The victim in the last crime is refusing to cooperate with police, but two men were convicted and sentenced to life in prison last week in the murder of Howard, a much missed local community leader. Three other crimes the gun has been linked to remain unsolved.

“This single firearm, which is believed to have been stolen in Canada, has been used to our knowledge for five very serious offences,” Blair intones. “Four attempt murders and one murder in the city of Toronto. And I think it is evidence  … of the destructive power of these weapons and it reinforces my belief that we must do everything in our power to limit access to handguns throughout our city and throughout our society.”

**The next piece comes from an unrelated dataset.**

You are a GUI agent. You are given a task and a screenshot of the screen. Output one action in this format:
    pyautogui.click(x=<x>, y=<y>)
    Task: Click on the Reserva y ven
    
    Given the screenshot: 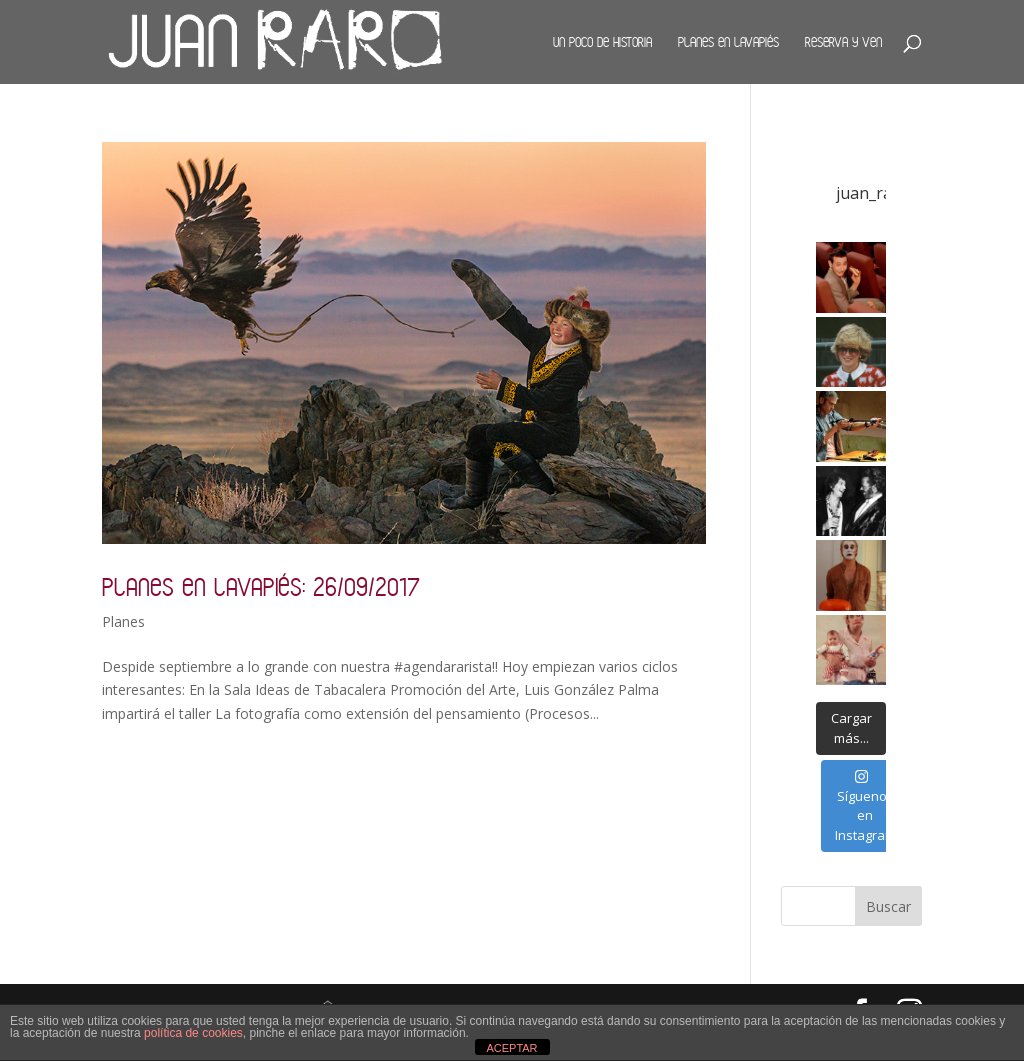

Authorities still aren’t quite sure where the gun was taken from, but confirm it was a legally owned weapon that that was stolen during a robbery. Now they’re trying to track how it got from one bad guy to the next.

“It’s our belief that there’s a number of criminals who has had possession of this gun and that it has made its way through a number of different hands and been involved in a number of different serious criminal offences. The actual relationship of the persons involved in these crimes is part of our ongoing investigation into the three unsolved attempt murders in which this firearm was used and, of course, it forms part of this investigation on how the gun came to be into the possession of the now accused, Mr. Chalmers.”

Equally disturbing: when police seized the lethal weapon in September 2006, they also found more firepower, including another handgun and a shotgun.

Mayor David Miller has been equally vocal in his demand for an all-out handgun ban, but it’s a federal matter and he can only offer his opinion – not change the law.